Dataset items:
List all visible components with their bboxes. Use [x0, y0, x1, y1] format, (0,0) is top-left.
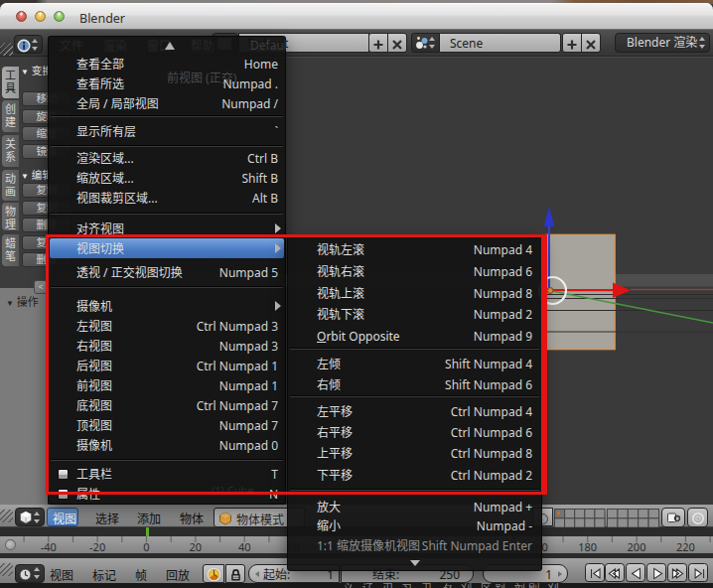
svg-text:-40: -40	[41, 539, 57, 554]
svg-text:200: 200	[628, 539, 646, 554]
svg-text:0: 0	[143, 539, 149, 554]
svg-text:40: 40	[238, 539, 251, 554]
svg-text:220: 220	[676, 539, 695, 554]
svg-text:-20: -20	[89, 539, 105, 554]
svg-text:20: 20	[190, 539, 203, 554]
svg-text:180: 180	[578, 539, 597, 554]
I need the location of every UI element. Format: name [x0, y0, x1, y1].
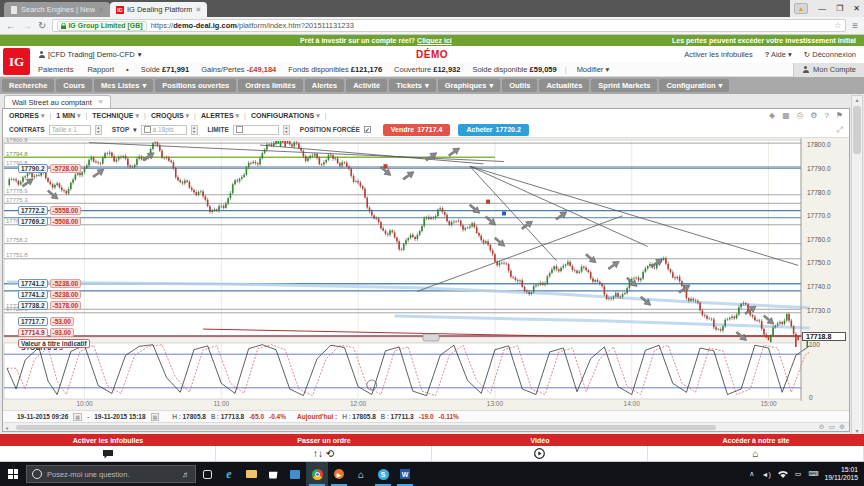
nav-item-graphiques[interactable]: Graphiques▾ — [438, 79, 500, 92]
taskbar-app-onedrive[interactable]: ⌂ — [350, 462, 372, 486]
fullscreen-icon[interactable]: ⤢ — [837, 125, 843, 135]
nav-item-tickets[interactable]: Tickets▾ — [389, 79, 435, 92]
taskbar-app-word[interactable]: W — [394, 462, 416, 486]
price-chart[interactable]: 10:0011:0012:0013:0014:0015:0017800.8177… — [3, 138, 849, 410]
footer-link-passer-un-ordre[interactable]: Passer un ordre — [216, 437, 432, 444]
chart-menu-technique[interactable]: TECHNIQUE▾ — [92, 112, 139, 120]
chart-canvas[interactable]: 10:0011:0012:0013:0014:0015:0017800.8177… — [3, 138, 849, 410]
buy-button[interactable]: Acheter17720.2 — [458, 124, 528, 136]
position-label[interactable]: 17741.2-5238.00 — [18, 290, 81, 299]
calendar-icon[interactable]: ▦ — [73, 413, 82, 421]
tags-icon[interactable]: ◈ — [769, 111, 775, 121]
taskbar-app-chrome[interactable] — [306, 462, 328, 486]
chart-menu-alertes[interactable]: ALERTES▾ — [201, 112, 239, 120]
limit-input[interactable] — [233, 125, 279, 135]
home-icon[interactable]: ⌂ — [648, 446, 864, 461]
chart-menu-croquis[interactable]: CROQUIS▾ — [151, 112, 189, 120]
workspace-tab-close-icon[interactable]: ✕ — [98, 98, 103, 106]
indicative-value-note[interactable]: Valeur à titre indicatif — [18, 339, 90, 348]
nav-item-positions-ouvertes[interactable]: Positions ouvertes — [155, 79, 236, 92]
logout-button[interactable]: ↻ Déconnexion — [804, 50, 856, 59]
warning-badge[interactable]: ▲ — [794, 3, 808, 14]
taskbar-app-store[interactable] — [262, 462, 284, 486]
bookmark-star-icon[interactable]: ☆ — [834, 21, 841, 30]
forced-position-checkbox[interactable]: ✓ — [364, 126, 371, 133]
tray-volume-icon[interactable]: ◄) — [761, 471, 770, 478]
nav-item-actualit-s[interactable]: Actualités — [539, 79, 589, 92]
minimize-button[interactable]: — — [818, 4, 826, 13]
security-badge[interactable]: IG Group Limited [GB] — [57, 21, 146, 31]
position-label[interactable]: 17790.2-5728.00 — [18, 164, 81, 173]
scrollbar-thumb[interactable] — [16, 425, 716, 430]
browser-tab-ig-platform[interactable]: IG IG Dealing Platform ✕ — [110, 2, 207, 17]
nav-item-configuration[interactable]: Configuration▾ — [659, 79, 729, 92]
taskbar-app-photos[interactable] — [284, 462, 306, 486]
zoom-in-icon[interactable]: ⊕ — [839, 423, 845, 431]
nav-item-alertes[interactable]: Alertes — [305, 79, 344, 92]
nav-item-sprint-markets[interactable]: Sprint Markets — [591, 79, 657, 92]
sell-button[interactable]: Vendre17717.4 — [383, 124, 451, 136]
chart-menu-ordres[interactable]: ORDRES▾ — [9, 112, 44, 120]
zoom-out-icon[interactable]: ⊖ — [819, 423, 825, 431]
stop-input[interactable]: à 18pts — [141, 125, 187, 135]
close-button[interactable]: ✕ — [853, 4, 860, 13]
tray-chevron-up-icon[interactable]: ∧ — [749, 470, 754, 478]
cortana-search-input[interactable]: Posez-moi une question. ♬ — [26, 465, 196, 483]
position-label[interactable]: 17772.2-5558.00 — [18, 206, 81, 215]
nav-item-activit-[interactable]: Activité — [346, 79, 387, 92]
play-circle-icon[interactable] — [432, 446, 648, 461]
tab-close-icon[interactable]: ✕ — [98, 6, 104, 14]
footer-link-vid-o[interactable]: Vidéo — [432, 437, 648, 444]
nav-item-ordres-limit-s[interactable]: Ordres limités — [238, 79, 302, 92]
help-icon[interactable]: ? — [824, 111, 828, 121]
taskbar-app-file-explorer[interactable] — [240, 462, 262, 486]
chart-menu-1-min[interactable]: 1 MIN▾ — [56, 112, 80, 120]
position-label[interactable]: 17717.7-53.00 — [18, 317, 74, 326]
browser-menu-icon[interactable]: ≡ — [852, 21, 858, 31]
workspace-tab[interactable]: Wall Street au comptant ✕ — [4, 95, 111, 108]
settings-icon[interactable]: ⚙ — [810, 111, 817, 121]
workspace-vertical-scrollbar[interactable]: ▴▾ — [851, 95, 863, 435]
position-label[interactable]: 17738.2-5178.00 — [18, 301, 81, 310]
tray-notifications-icon[interactable]: ▭ — [795, 470, 802, 478]
position-label[interactable]: 17741.2-5238.00 — [18, 279, 81, 288]
forward-icon[interactable]: → — [22, 21, 32, 31]
reload-icon[interactable]: ↻ — [38, 21, 46, 31]
zoom-reset-icon[interactable]: ▭ — [829, 423, 836, 431]
scrollbar-thumb[interactable] — [853, 106, 861, 154]
limit-checkbox[interactable] — [236, 126, 243, 133]
taskbar-app-skype[interactable]: S — [372, 462, 394, 486]
print-icon[interactable]: ⎙ — [797, 111, 803, 121]
taskbar-app-media[interactable]: ▶ — [328, 462, 350, 486]
promo-link[interactable]: Cliquez ici — [417, 37, 452, 44]
tray-wifi-icon[interactable] — [778, 470, 788, 479]
taskbar-app-internet-explorer[interactable]: e — [218, 462, 240, 486]
back-icon[interactable]: ← — [6, 21, 16, 31]
chart-horizontal-scrollbar[interactable]: ◂ ⊖▭⊕ — [3, 422, 849, 431]
scroll-left-icon[interactable]: ◂ — [5, 424, 8, 431]
report-link[interactable]: Rapport — [87, 65, 114, 74]
nav-item-recherche[interactable]: Recherche — [2, 79, 54, 92]
maximize-button[interactable]: ❐ — [836, 4, 843, 13]
chevron-down-icon[interactable]: ▾ — [133, 126, 136, 134]
stop-stepper[interactable]: ▴▾ — [191, 125, 198, 135]
nav-item-mes-listes[interactable]: Mes Listes▾ — [94, 79, 153, 92]
tooltips-toggle[interactable]: Activer les infobulles — [684, 50, 752, 59]
nav-item-outils[interactable]: Outils — [502, 79, 537, 92]
taskbar-clock[interactable]: 15:0119/11/2015 — [824, 466, 858, 483]
help-menu[interactable]: ? Aide ▾ — [765, 50, 792, 59]
stop-checkbox[interactable] — [144, 126, 151, 133]
microphone-icon[interactable]: ♬ — [182, 470, 190, 479]
feedback-icon[interactable]: ⚑ — [836, 111, 843, 121]
footer-link-acc-der-notre-site[interactable]: Accéder à notre site — [648, 437, 864, 444]
payments-link[interactable]: Paiements — [38, 65, 73, 74]
limit-stepper[interactable]: ▴▾ — [283, 125, 290, 135]
chart-menu-configurations[interactable]: CONFIGURATIONS▾ — [251, 112, 320, 120]
order-arrows-icon[interactable]: ↑↓ ⟲ — [216, 446, 432, 461]
start-button[interactable] — [0, 462, 26, 486]
my-account-button[interactable]: Mon Compte — [793, 63, 864, 77]
tab-close-icon[interactable]: ✕ — [195, 6, 201, 14]
modify-button[interactable]: Modifier ▾ — [577, 65, 610, 74]
url-input[interactable]: IG Group Limited [GB] https://demo-deal.… — [52, 19, 846, 32]
tray-keyboard-icon[interactable]: ⌨ — [808, 470, 818, 478]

## Exercise instructions
Wherever a line in the data above holds "browser", copy that line.

## Solution
browser-tab-ig-platform[interactable]: IG IG Dealing Platform ✕ — [110, 2, 207, 17]
browser-menu-icon[interactable]: ≡ — [852, 21, 858, 31]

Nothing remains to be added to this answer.